INFORMATION GIVEN: Begin

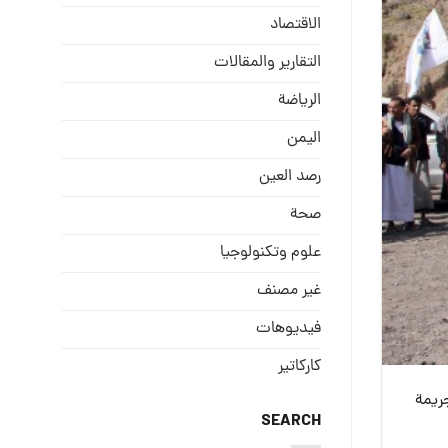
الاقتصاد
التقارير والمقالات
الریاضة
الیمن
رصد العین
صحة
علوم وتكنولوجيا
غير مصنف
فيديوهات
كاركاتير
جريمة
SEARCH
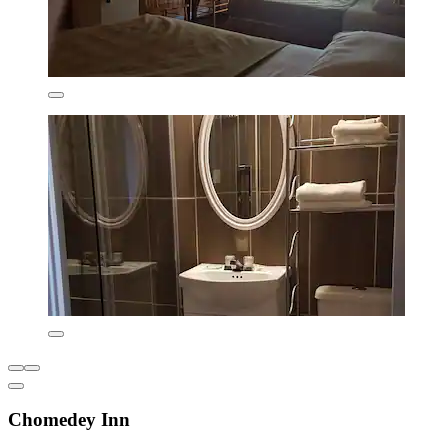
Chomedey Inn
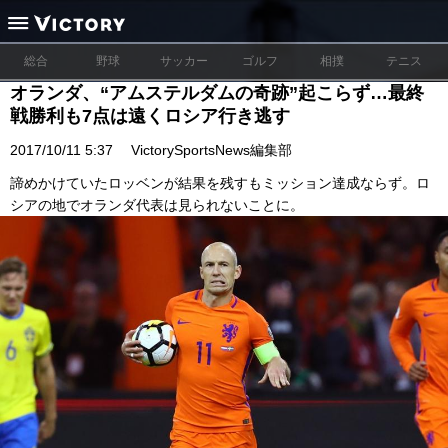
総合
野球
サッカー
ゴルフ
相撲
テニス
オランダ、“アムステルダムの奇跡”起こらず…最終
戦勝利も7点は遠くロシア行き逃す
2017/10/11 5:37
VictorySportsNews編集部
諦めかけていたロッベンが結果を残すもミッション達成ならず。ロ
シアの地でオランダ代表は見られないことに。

INFORMATION GIVEN: End
INFORMATION GIVEN: Begin

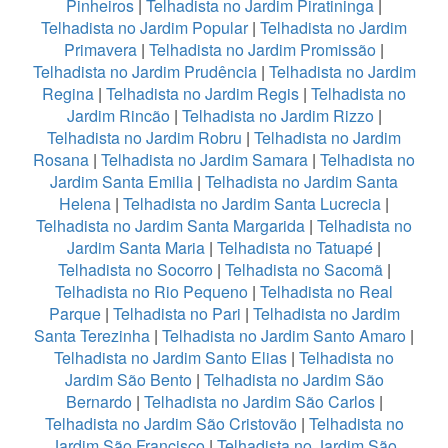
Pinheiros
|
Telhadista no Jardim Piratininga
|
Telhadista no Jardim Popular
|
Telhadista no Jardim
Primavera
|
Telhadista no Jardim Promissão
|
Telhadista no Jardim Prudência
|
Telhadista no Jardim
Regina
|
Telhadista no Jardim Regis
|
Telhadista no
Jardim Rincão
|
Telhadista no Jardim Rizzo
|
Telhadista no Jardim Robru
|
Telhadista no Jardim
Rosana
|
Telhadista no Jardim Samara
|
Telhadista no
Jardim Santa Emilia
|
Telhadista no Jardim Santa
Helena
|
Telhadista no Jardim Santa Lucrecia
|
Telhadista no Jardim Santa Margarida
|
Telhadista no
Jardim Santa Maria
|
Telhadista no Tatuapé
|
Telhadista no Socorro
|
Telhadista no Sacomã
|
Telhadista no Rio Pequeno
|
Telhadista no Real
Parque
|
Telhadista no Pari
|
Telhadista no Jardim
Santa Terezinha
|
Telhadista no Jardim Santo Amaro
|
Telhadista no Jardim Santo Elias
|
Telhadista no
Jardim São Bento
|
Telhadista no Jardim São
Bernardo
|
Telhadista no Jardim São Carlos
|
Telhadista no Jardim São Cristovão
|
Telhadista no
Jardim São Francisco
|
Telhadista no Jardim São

INFORMATION GIVEN: End

• **TASK DETAILS**:
Where a line in the entries holds the word "Santo", copy that line.

• **ANSWER SECTION**:
Telhadista no Jardim Santo Amaro
Telhadista no Jardim Santo Elias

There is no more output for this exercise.